Roma, 2 gennaio 2026 – Dal 1° gennaio è ufficiale: il Decreto Legislativo 186/2025 ha definitivamente cancellato la norma che regolava i cosiddetti cambiamenti nel regime fiscale. Una novità che, dopo settimane di attesa tra gli uffici del Ministero dell’Economia, interessa migliaia di contribuenti e professionisti. Cambia il quadro normativo su cui finora si basavano scelte e adempimenti. Il decreto, approvato dal Consiglio dei Ministri lo scorso 12 dicembre e pubblicato in Gazzetta Ufficiale il 19, è ora operativo.
Addio alla vecchia procedura: cosa cambia davvero
La norma eliminata — contenuta negli articoli 20-22 del vecchio testo unico — regolava da anni come imprese e autonomi dovevano comunicare all’Agenzia delle Entrate il passaggio da un regime fiscale all’altro (dal forfettario all’ordinario o viceversa), stabilendo tempi, modalità e sanzioni. Da quest’anno, invece, la comunicazione non è più obbligatoria: non si dovrà più notificare formalmente il cambio di regime, né si rischieranno sanzioni per omissioni o ritardi.
Ieri mattina a spiegare le ragioni di questo passo è stato il sottosegretario al MEF Fabrizio D’Amato: «Quella norma era superflua e spesso complicava inutilmente la vita dei contribuenti. Oggi, con i nuovi sistemi digitali e le banche dati integrate, i passaggi tra regimi sono comunque tracciati», ha detto davanti ai cronisti a Palazzo delle Finanze.
Partite IVA, meno burocrazia ma attenzione alle regole
La modifica interessa soprattutto liberi professionisti e piccole imprese, che fino a ieri dovevano affrontare una doppia fatica: comunicare formalmente il cambio di regime e poi aggiornare software, fatturazione elettronica e dichiarazioni secondo i nuovi parametri. Dal 2026, grazie al DLgs. 186/2025, basterà applicare direttamente il nuovo regime senza altri passaggi.
Secondo Giorgio Vannucci, presidente dei commercialisti romani, «è un bel sollievo per chi gestisce piccole realtà. Niente più sanzioni salate per dimenticanze banali. Ma serve comunque prudenza nel rispetto delle regole fondamentali».
In pratica, il passaggio da un regime all’altro – come quello dal forfettario ai minimi o all’ordinario – manterrà gli effetti fiscali (limiti di reddito, aliquote IVA, deduzioni), ma non richiederà più alcuna comunicazione preventiva o successiva.
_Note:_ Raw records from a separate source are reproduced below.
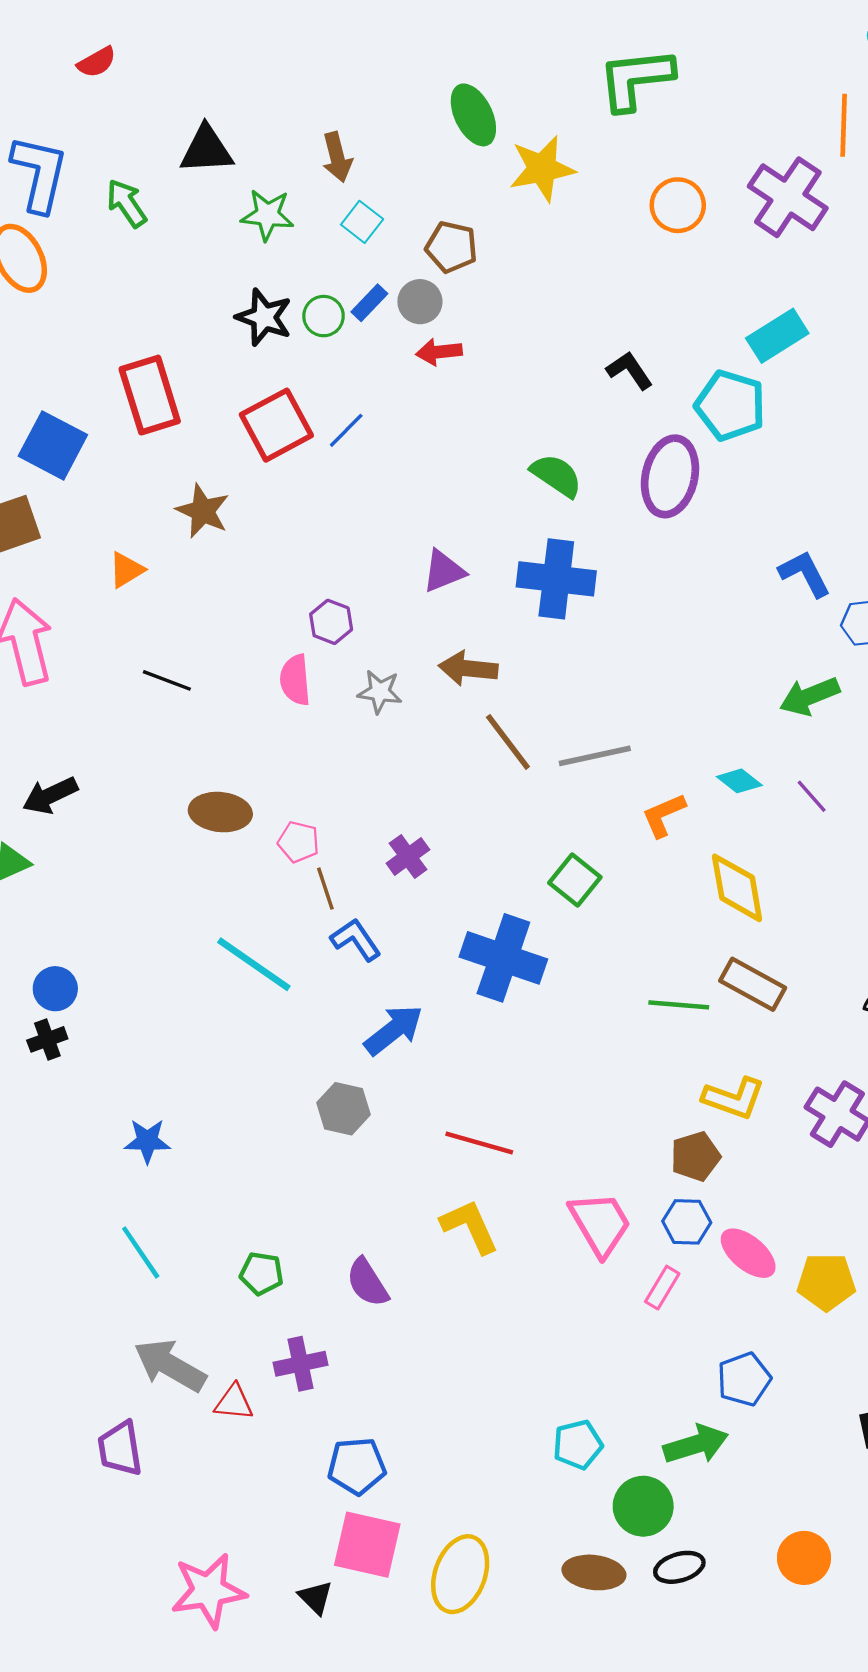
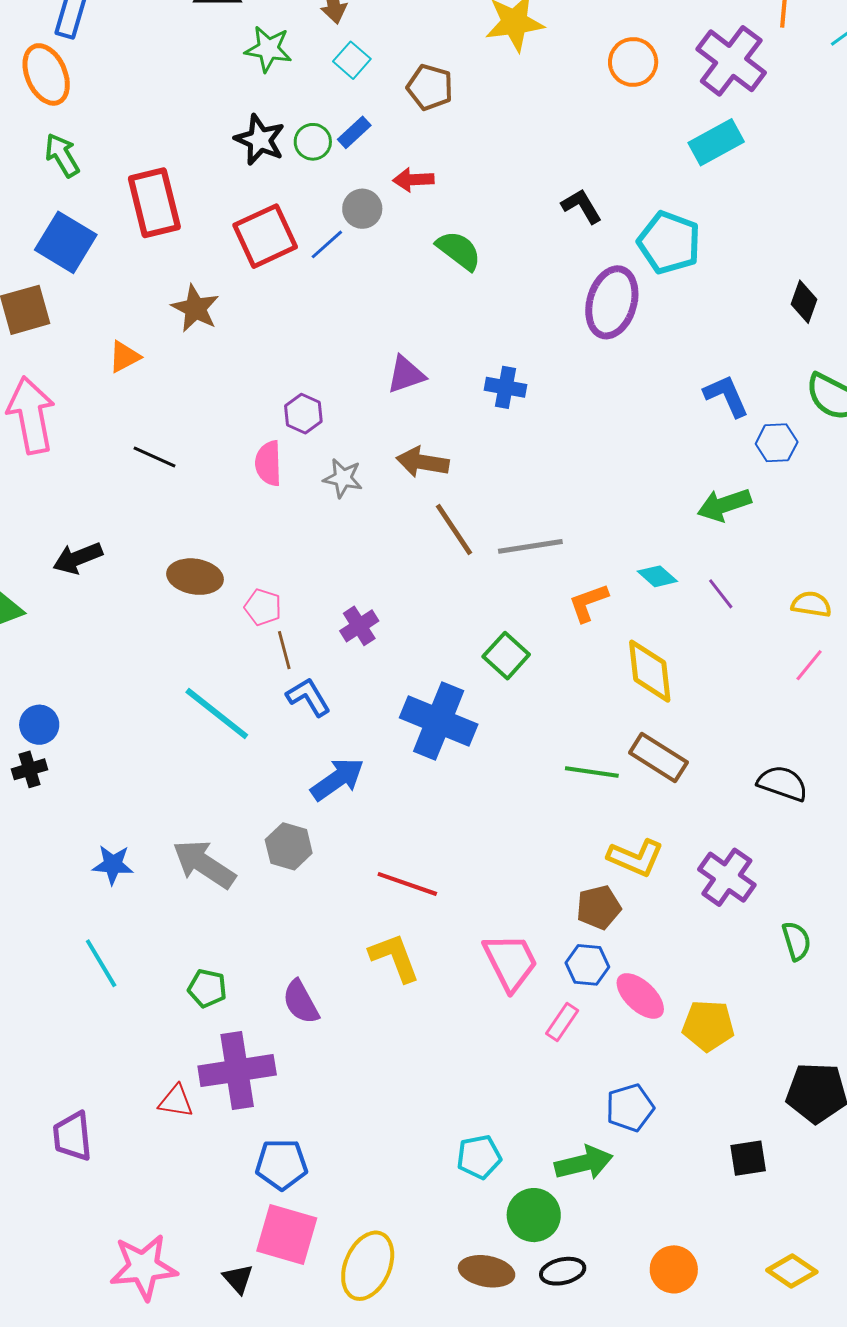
green arrow: (127, 203) -> (62, 155), moved
gray circle: (420, 302) -> (362, 209), moved
cyan rectangle: (777, 336) -> (716, 142), moved
green semicircle: (556, 475) -> (459, 250), moved
blue cross: (556, 579) -> (506, 387), size x0.6
black arrow: (50, 795) -> (78, 558), moved
purple cross: (300, 1364) -> (237, 1071), size x1.6
gray arrow: (170, 1365) -> (204, 864), moved

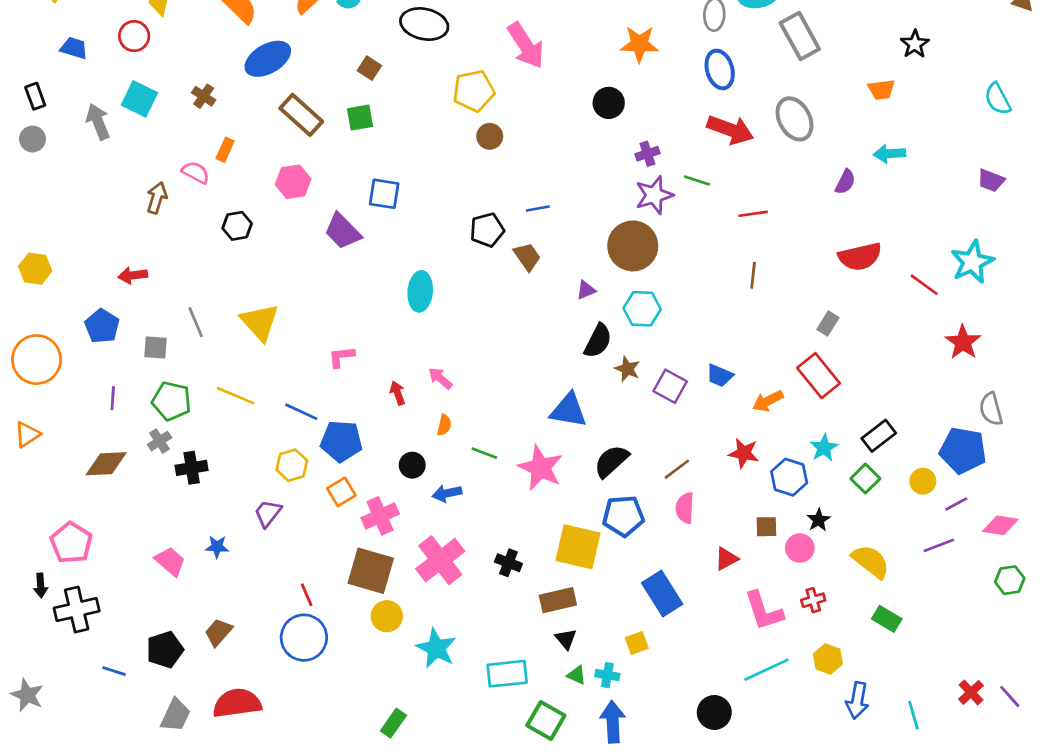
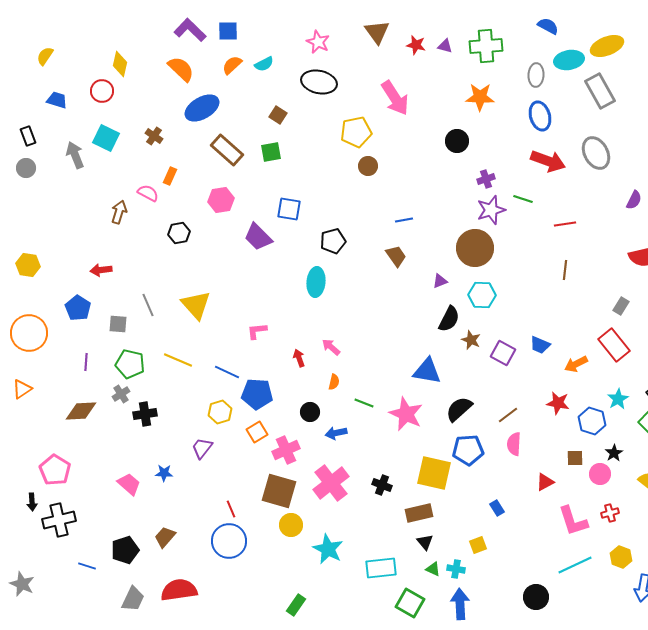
black pentagon: (487, 230) -> (333, 241), moved
blue rectangle: (662, 593) -> (497, 508), size x0.5

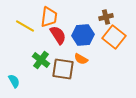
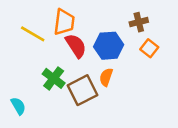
orange square: (114, 37) -> (149, 48), size x0.6
orange semicircle: (81, 59) -> (106, 77), turned 80
brown square: (63, 69) -> (82, 90), turned -35

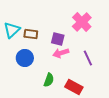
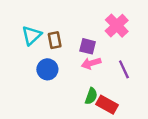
brown rectangle: (31, 34) -> (55, 40), turned 72
green semicircle: (49, 80) -> (91, 96), moved

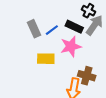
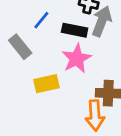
blue line: (52, 30) -> (41, 20), moved

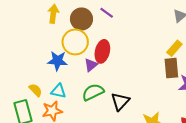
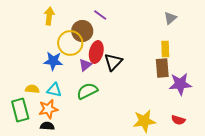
brown circle: (81, 19) -> (82, 31), moved
yellow rectangle: (174, 48) -> (165, 49), turned -42
yellow semicircle: (36, 90) -> (32, 89), turned -40
black triangle: (120, 102) -> (113, 62), moved

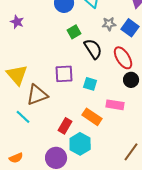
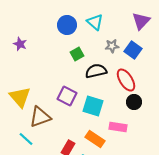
black semicircle: (93, 49) -> (96, 71), turned -70
purple square: (64, 74) -> (67, 96), turned 30
cyan square: (90, 84) -> (93, 106), size x1.5

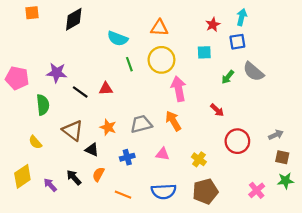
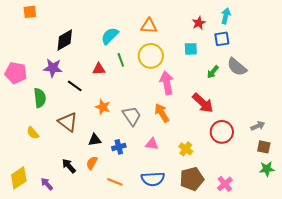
black diamond: (74, 19) -> (65, 40), moved
cyan semicircle: (118, 38) -> (110, 36), turned 114
red triangle: (106, 89) -> (99, 69), moved
red arrow: (217, 110) -> (203, 103), size x1.6
gray trapezoid: (141, 124) -> (132, 116), turned 70
orange star: (108, 127) -> (103, 107), moved
black triangle: (92, 150) -> (95, 140), moved, turned -32
yellow diamond: (22, 176) -> (19, 178), moved
purple arrow: (50, 185) -> (47, 184), moved
pink cross: (257, 190) -> (225, 184), moved

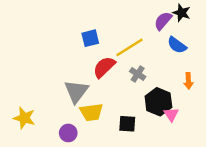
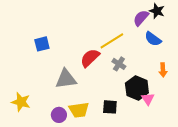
blue square: (90, 38) -> (42, 44), moved
gray triangle: (76, 91) -> (66, 79), turned 45
yellow trapezoid: (91, 112) -> (79, 110), moved

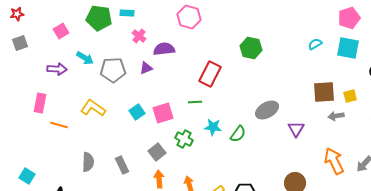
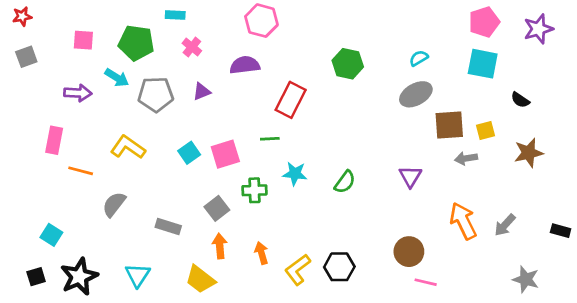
green pentagon: (99, 18) -> (136, 43), moved
pink square: (61, 31) -> (83, 40), turned 35
cyan semicircle: (315, 44) -> (419, 58), moved
purple semicircle: (164, 49) -> (245, 65), moved
gray ellipse: (267, 110) -> (416, 94), moved
green semicircle: (238, 134) -> (345, 182), moved
green cross: (184, 139) -> (254, 190), turned -30
gray semicircle: (88, 162) -> (114, 204), moved, turned -144
gray rectangle: (122, 165) -> (168, 226), turned -48
cyan square: (27, 176) -> (51, 235), moved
Controlli: l’Agenzia delle Entrate cambia metodo
Un punto ancora aperto riguarda come verranno effettuati i controlli senza la comunicazione obbligatoria. Un funzionario interno dell’Agenzia ha spiegato ieri sera al telefono che «gli strumenti informatici sono stati aggiornati; ora si punterà soprattutto sugli incroci automatici tra dichiarazioni dei redditi e flussi IVA». I vertici di via Cristoforo Colombo assicurano che per chi cambia regime regolarmente non cambierà nulla; i controlli scatteranno solo in caso di anomalie evidenti o segnalazioni particolari.
Qualche associazione di categoria esprime però qualche timore per i primi mesi della nuova disciplina. «È una fase delicata», riconosce Valeria Russo della CNA Roma, «specialmente per chi ha più attività contemporaneamente. Il rischio di confusione c’è sempre».
Reazioni sul campo: tra entusiasmo e cautela
Tra consulenti fiscali e imprenditori la misura ha raccolto consenso ma anche qualche riserva. «Meno burocrazia è sempre benvenuta», commenta Chiara Meloni, consulente a Trastevere. Non mancano però dubbi sulle nuove istruzioni operative soprattutto per chi aveva procedure interne basate sulla vecchia normativa. «Le software house stanno correndo ad aggiornare i programmi», racconta un operatore del settore gestionale che preferisce rimanere anonimo. Attenzione particolare viene data ai contribuenti che nel 2025 avevano già iniziato la procedura secondo le regole precedenti.
Intanto il Ministero dell’Economia promette una circolare esplicativa entro metà gennaio. Dovrà chiarire alcuni punti poco chiari nel testo — come il trattamento dei mutamenti retroattivi e la gestione degli errori passati — e rispondere ai dubbi sulle tempistiche.
Secondo alanews.it questa novità è uno degli ultimi pezzi della riforma tributaria varata dal Parlamento a luglio scorso. I tecnici del Tesoro stanno monitorando gli effetti nei primi mesi dell’anno: una prima valutazione arriverà ad aprile. Sarà allora che si capirà se questa semplificazione porterà davvero vantaggi ai contribuenti o se resteranno nodi da sciogliere sul piano operativo.